Since a lot of there aren’t that ELI5, I’d say:
If congress passes a law that says “Protect forests”, and the Environmental Protection Agency says “The way you protect forests is to not do major logging in old growth forests”, a court doesn’t have to take it as granted that the basically any way the EPA tries to take that vague law and make it specific is a reasonable interpretation of the vague law.
A lot of laws were written vaguely like that because congress has been bitterly divided for a long time and congress also aren’t experts on things like “How do you protect a forest” so they sort of pass the buck and say “We have experts for that.” So currently most of what gets enforced isn’t the letter of the law but an agency of experts interpretation of the law, so now judges are more easily able to decide that something shouldn’t have been enforced.
The fears are that different courts could disagree leaving no single answer to whether something can be enforced or not, the many current enforcements could all get challenged and clog up the court, agencies may not want to enforce their rules out of fear of them getting challenged.
The fix would be for congress to write WAY longer and more specific laws, but that seems unlikely for the aforementioned reasons:
* They’re already so bitterly divided that even the “Protect forests” bill getting passed is a miracle. A debate in congress over whether 500 or 550 or 1000 old growth logging permits get issued would add years to the process if not make it completely impossible.

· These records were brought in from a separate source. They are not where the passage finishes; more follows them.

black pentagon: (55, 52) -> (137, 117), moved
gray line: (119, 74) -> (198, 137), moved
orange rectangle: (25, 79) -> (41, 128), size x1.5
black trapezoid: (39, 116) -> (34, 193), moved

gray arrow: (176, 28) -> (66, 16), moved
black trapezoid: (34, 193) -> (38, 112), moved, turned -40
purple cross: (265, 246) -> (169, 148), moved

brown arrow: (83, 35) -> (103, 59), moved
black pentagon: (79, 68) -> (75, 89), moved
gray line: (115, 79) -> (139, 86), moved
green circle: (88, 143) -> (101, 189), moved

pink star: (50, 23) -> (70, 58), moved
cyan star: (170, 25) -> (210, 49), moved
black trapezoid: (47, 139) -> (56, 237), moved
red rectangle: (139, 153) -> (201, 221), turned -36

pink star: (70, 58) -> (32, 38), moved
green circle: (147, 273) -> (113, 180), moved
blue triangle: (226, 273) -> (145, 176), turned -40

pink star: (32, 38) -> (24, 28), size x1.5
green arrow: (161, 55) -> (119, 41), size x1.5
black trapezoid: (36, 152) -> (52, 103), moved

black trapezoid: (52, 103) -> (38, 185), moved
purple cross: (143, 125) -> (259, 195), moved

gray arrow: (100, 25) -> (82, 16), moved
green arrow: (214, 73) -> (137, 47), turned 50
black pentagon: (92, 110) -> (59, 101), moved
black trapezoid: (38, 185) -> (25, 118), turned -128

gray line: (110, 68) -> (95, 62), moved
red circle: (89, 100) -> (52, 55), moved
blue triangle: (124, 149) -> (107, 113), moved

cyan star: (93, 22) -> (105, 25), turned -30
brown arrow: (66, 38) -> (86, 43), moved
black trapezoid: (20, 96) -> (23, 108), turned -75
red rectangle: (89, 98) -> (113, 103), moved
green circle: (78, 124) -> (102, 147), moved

* Congress are not experts in the thousands of arenas in which their laws reach. Can you confidently tell me what the safe parts per million of rat shit in food is? The tightness a submerged bolt on a ship must to avoid leaks? The speed at which semi-trucks should travel on different types of roads to walk the line between functional economy and unnecessary danger? I sure can’t, and there probably isn’t even one congressperson who can answer all of those questions, and even Googling it will give you a hundred different answers from a hundred different sources with their own interests and biases.